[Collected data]
--- --- ---

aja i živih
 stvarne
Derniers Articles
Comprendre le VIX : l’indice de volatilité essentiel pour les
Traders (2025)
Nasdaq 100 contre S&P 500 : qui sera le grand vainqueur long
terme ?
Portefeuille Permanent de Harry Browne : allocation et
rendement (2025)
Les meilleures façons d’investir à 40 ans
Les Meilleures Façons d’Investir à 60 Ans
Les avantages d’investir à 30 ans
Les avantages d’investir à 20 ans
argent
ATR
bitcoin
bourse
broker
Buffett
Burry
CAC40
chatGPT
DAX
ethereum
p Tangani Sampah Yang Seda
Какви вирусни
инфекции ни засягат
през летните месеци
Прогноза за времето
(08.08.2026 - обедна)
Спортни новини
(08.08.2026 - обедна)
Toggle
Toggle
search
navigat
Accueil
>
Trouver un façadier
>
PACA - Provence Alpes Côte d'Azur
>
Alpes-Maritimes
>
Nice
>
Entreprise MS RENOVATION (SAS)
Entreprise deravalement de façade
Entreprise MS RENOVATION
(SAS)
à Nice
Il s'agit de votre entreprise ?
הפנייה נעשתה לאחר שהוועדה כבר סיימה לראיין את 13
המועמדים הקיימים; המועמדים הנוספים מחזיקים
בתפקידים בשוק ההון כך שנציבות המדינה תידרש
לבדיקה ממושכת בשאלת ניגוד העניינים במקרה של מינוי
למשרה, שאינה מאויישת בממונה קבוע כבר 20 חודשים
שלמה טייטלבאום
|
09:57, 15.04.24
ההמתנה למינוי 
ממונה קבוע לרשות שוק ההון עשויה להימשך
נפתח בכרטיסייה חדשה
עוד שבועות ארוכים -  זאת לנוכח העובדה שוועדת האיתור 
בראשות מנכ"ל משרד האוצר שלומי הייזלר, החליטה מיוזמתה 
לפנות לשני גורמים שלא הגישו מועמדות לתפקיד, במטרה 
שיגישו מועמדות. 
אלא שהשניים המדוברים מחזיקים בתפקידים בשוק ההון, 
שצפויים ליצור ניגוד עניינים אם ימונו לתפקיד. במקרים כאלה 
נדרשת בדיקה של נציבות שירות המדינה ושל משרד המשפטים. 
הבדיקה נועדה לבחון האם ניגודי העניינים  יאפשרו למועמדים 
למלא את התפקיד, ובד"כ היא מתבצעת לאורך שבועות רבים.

--- --- ---

Could you write out all of the data again, exactly as given?

aja i živih
 stvarne
Derniers Articles
Comprendre le VIX : l’indice de volatilité essentiel pour les
Traders (2025)
Nasdaq 100 contre S&P 500 : qui sera le grand vainqueur long
terme ?
Portefeuille Permanent de Harry Browne : allocation et
rendement (2025)
Les meilleures façons d’investir à 40 ans
Les Meilleures Façons d’Investir à 60 Ans
Les avantages d’investir à 30 ans
Les avantages d’investir à 20 ans
argent
ATR
bitcoin
bourse
broker
Buffett
Burry
CAC40
chatGPT
DAX
ethereum
p Tangani Sampah Yang Seda
Какви вирусни
инфекции ни засягат
през летните месеци
Прогноза за времето
(08.08.2026 - обедна)
Спортни новини
(08.08.2026 - обедна)
Toggle
Toggle
search
navigat
Accueil
>
Trouver un façadier
>
PACA - Provence Alpes Côte d'Azur
>
Alpes-Maritimes
>
Nice
>
Entreprise MS RENOVATION (SAS)
Entreprise deravalement de façade
Entreprise MS RENOVATION
(SAS)
à Nice
Il s'agit de votre entreprise ?
הפנייה נעשתה לאחר שהוועדה כבר סיימה לראיין את 13
המועמדים הקיימים; המועמדים הנוספים מחזיקים
בתפקידים בשוק ההון כך שנציבות המדינה תידרש
לבדיקה ממושכת בשאלת ניגוד העניינים במקרה של מינוי
למשרה, שאינה מאויישת בממונה קבוע כבר 20 חודשים
שלמה טייטלבאום
|
09:57, 15.04.24
ההמתנה למינוי 
ממונה קבוע לרשות שוק ההון עשויה להימשך
נפתח בכרטיסייה חדשה
עוד שבועות ארוכים -  זאת לנוכח העובדה שוועדת האיתור 
בראשות מנכ"ל משרד האוצר שלומי הייזלר, החליטה מיוזמתה 
לפנות לשני גורמים שלא הגישו מועמדות לתפקיד, במטרה 
שיגישו מועמדות. 
אלא שהשניים המדוברים מחזיקים בתפקידים בשוק ההון, 
שצפויים ליצור ניגוד עניינים אם ימונו לתפקיד. במקרים כאלה 
נדרשת בדיקה של נציבות שירות המדינה ושל משרד המשפטים. 
הבדיקה נועדה לבחון האם ניגודי העניינים  יאפשרו למועמדים 
למלא את התפקיד, ובד"כ היא מתבצעת לאורך שבועות רבים.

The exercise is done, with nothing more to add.